● Task brief
Once the line containing "Are you experiencing" is found in the entries below, restate it and each following line word for word, stopping after the line containing "studies or FDA approval to support its".

● Saved entries

+===+

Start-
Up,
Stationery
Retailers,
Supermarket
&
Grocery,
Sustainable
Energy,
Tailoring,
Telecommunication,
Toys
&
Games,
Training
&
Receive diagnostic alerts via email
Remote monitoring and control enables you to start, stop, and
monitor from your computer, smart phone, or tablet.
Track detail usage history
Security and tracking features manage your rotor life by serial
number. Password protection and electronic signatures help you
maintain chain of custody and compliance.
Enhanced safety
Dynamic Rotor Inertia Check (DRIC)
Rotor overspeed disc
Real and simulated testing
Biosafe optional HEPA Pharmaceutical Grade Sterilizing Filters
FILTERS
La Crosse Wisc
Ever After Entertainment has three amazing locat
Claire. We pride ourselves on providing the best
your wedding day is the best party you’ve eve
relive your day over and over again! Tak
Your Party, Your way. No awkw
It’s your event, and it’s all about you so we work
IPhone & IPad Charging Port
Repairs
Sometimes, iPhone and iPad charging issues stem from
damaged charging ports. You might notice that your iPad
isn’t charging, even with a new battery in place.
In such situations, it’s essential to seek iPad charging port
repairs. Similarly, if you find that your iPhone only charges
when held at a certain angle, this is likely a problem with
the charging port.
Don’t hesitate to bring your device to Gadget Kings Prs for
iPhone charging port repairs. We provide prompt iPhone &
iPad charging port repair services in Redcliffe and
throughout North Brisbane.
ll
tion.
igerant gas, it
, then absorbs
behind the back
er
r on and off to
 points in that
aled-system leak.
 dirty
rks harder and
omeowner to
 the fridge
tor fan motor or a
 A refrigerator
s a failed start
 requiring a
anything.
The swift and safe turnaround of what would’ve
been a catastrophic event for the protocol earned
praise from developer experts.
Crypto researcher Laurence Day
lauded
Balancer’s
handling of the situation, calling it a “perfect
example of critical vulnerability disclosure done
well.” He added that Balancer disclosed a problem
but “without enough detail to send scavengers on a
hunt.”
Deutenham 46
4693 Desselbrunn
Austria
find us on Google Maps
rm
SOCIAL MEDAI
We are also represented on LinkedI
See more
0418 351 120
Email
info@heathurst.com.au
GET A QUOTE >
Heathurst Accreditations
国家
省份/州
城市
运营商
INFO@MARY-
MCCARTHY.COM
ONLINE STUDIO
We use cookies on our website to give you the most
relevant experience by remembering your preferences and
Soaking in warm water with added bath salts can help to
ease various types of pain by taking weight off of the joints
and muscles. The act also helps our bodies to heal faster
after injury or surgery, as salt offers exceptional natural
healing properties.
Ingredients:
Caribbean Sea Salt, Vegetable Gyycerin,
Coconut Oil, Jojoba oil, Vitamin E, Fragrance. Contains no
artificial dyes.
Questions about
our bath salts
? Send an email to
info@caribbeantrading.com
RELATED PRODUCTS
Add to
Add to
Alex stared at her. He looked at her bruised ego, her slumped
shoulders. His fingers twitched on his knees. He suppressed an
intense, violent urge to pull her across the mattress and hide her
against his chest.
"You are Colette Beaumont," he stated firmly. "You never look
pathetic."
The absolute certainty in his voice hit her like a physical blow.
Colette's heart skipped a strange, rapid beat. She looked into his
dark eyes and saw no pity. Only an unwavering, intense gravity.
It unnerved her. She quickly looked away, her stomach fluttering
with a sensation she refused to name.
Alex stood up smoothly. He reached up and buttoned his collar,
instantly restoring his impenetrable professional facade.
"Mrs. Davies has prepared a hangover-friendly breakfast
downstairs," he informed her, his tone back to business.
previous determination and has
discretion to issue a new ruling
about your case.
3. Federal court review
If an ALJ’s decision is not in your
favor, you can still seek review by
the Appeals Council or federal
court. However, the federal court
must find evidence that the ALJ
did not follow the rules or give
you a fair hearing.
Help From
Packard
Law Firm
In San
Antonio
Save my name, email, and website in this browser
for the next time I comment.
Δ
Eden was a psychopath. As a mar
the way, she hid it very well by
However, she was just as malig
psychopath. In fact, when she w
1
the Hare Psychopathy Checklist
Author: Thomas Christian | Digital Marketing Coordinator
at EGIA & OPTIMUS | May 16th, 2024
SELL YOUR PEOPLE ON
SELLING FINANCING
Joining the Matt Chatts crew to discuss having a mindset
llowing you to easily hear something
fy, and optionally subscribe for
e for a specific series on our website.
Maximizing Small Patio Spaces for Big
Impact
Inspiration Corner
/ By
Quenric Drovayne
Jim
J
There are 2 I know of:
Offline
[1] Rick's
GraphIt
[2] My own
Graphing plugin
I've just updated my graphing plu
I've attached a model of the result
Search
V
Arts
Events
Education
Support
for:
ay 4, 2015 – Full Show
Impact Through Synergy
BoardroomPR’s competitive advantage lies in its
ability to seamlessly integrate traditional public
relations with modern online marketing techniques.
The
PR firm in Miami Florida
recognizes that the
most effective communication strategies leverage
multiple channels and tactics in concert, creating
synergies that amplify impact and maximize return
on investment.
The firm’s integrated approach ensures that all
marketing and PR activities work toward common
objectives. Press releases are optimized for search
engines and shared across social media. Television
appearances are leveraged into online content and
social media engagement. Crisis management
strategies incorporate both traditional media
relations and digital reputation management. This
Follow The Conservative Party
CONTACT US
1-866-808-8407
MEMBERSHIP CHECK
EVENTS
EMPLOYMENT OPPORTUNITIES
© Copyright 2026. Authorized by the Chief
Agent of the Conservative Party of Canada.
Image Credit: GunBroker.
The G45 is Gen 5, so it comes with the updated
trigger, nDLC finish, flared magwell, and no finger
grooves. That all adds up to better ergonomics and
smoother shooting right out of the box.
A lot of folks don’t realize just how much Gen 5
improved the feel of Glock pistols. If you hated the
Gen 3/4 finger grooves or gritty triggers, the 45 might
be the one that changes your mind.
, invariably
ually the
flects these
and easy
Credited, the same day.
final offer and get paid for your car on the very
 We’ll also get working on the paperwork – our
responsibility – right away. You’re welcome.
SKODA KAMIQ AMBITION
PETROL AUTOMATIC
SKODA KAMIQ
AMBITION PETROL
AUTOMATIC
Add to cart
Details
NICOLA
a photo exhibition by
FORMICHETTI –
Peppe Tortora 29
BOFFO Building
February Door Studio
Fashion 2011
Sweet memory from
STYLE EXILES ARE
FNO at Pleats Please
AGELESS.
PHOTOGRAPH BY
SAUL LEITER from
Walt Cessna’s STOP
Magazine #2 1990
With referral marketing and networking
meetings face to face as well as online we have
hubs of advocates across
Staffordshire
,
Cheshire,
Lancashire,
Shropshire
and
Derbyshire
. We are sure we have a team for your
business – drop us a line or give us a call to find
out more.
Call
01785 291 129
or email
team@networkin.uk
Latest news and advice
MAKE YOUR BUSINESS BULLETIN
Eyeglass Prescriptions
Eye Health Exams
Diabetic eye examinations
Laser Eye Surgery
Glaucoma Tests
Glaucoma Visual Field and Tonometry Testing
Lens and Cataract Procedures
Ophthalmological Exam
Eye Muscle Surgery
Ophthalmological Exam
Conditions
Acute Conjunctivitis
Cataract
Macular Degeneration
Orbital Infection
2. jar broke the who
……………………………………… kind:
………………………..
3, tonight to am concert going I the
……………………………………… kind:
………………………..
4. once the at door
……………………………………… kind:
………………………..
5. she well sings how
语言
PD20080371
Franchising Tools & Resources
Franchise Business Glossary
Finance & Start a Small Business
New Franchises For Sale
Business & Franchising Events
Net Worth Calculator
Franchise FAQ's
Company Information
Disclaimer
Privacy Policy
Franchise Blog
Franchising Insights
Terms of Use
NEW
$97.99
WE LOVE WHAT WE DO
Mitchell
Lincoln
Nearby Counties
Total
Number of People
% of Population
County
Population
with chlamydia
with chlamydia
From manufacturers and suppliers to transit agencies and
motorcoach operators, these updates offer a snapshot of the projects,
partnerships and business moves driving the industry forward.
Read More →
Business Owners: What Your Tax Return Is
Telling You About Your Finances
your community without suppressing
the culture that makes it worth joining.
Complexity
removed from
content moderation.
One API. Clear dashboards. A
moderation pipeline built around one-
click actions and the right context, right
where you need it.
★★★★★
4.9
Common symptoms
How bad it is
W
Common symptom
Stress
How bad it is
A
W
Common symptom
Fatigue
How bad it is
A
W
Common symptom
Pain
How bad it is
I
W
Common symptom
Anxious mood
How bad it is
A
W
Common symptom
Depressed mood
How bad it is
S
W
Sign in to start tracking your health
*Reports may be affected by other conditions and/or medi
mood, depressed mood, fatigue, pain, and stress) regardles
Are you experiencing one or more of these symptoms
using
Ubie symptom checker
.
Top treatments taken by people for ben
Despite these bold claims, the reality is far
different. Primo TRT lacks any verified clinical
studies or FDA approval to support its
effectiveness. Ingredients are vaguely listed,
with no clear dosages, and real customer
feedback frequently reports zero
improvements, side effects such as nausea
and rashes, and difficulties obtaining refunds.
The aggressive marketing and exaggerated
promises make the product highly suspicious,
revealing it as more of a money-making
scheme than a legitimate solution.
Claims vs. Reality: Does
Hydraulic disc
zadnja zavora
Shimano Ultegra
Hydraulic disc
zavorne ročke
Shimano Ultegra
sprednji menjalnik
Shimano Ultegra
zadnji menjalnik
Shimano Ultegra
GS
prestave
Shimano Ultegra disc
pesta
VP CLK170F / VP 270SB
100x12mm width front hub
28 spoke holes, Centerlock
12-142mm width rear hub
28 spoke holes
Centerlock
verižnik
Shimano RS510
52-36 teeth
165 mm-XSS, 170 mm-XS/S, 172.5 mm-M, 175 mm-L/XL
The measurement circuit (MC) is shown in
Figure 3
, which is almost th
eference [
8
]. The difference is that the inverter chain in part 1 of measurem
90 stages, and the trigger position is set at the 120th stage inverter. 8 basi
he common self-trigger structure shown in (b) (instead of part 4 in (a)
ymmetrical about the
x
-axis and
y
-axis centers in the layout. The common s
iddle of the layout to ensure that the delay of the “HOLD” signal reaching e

+===+

● Answer box
Are you experiencing one or more of these symptoms
using
Ubie symptom checker
.
Top treatments taken by people for ben
Despite these bold claims, the reality is far
different. Primo TRT lacks any verified clinical
studies or FDA approval to support its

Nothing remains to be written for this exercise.